* Recorded data *
◇ ◇ ◇ ◇ ◇ ◇ ◇

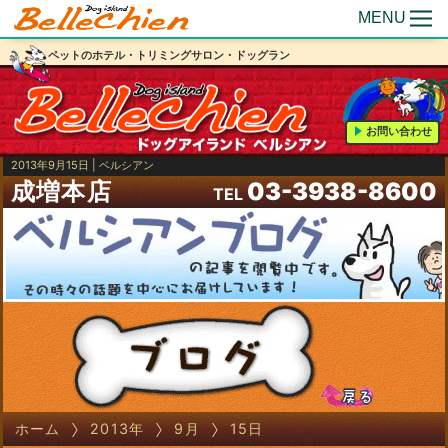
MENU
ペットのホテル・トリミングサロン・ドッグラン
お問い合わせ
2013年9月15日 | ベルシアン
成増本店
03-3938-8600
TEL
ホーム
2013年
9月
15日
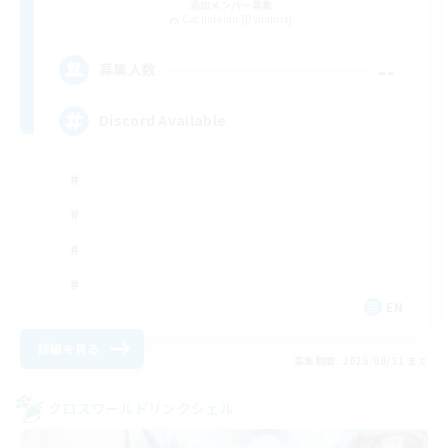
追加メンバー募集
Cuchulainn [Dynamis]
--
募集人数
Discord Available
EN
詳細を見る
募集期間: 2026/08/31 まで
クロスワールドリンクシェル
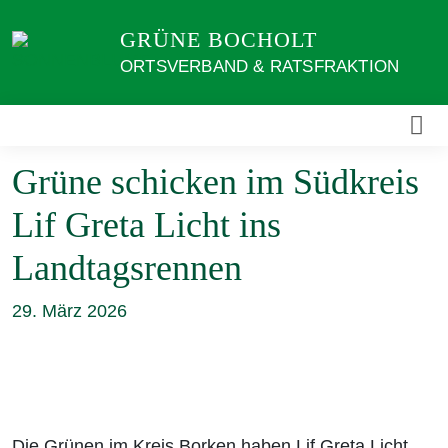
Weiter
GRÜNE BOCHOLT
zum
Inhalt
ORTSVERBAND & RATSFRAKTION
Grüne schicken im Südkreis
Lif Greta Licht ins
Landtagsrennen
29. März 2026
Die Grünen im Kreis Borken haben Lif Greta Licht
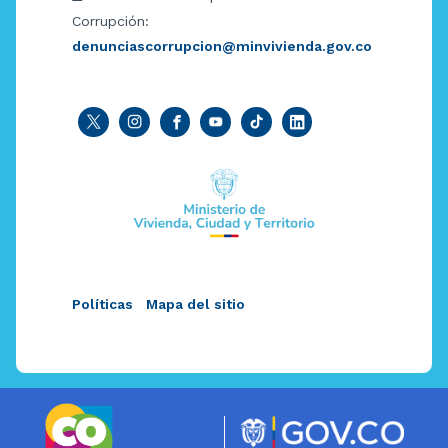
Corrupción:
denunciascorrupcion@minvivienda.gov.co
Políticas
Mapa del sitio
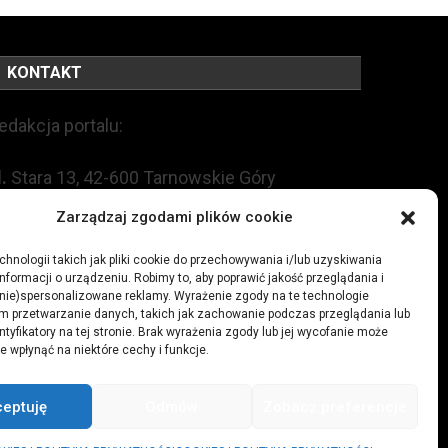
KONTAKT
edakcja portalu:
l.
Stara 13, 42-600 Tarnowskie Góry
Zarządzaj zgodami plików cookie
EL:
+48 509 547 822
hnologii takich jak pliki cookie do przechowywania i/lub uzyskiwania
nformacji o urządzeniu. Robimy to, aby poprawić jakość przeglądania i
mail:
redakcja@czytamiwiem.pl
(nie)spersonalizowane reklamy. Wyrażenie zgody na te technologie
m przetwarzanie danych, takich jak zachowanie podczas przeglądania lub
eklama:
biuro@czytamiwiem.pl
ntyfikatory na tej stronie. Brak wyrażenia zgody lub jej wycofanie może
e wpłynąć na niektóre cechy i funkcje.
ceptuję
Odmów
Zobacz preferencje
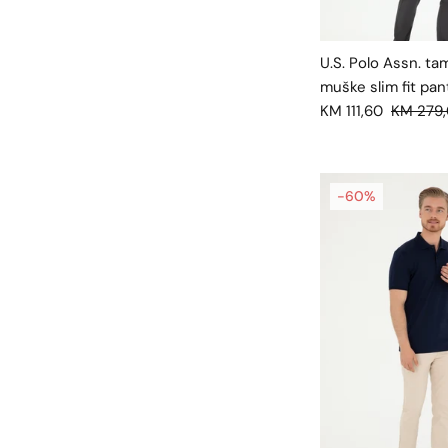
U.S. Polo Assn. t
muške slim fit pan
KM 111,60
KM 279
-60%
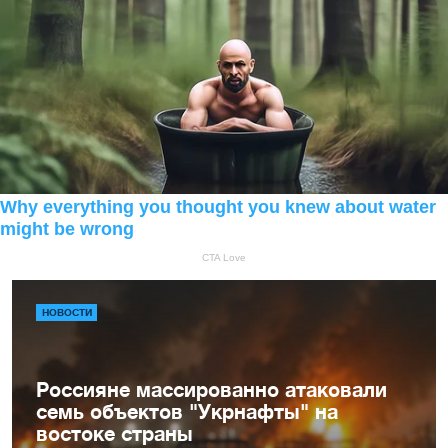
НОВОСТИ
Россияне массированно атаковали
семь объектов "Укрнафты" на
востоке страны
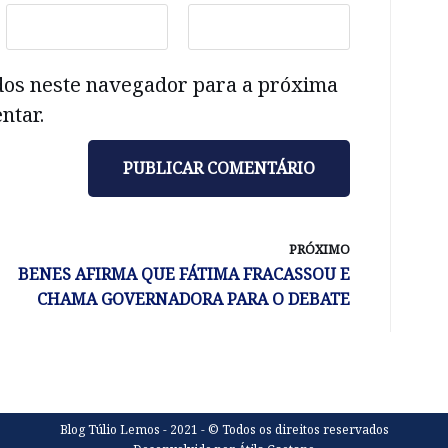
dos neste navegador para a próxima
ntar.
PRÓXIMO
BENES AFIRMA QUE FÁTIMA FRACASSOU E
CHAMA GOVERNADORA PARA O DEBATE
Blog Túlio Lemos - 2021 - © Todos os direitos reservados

◇ ◇ ◇ ◇ ◇ ◇ ◇

* Try it *
Using the data above, return each line that includes the word "zgody".

* Answer to this problem *
(nie)spersonalizowane reklamy. Wyrażenie zgody na te technologie
ntyfikatory na tej stronie. Brak wyrażenia zgody lub jej wycofanie może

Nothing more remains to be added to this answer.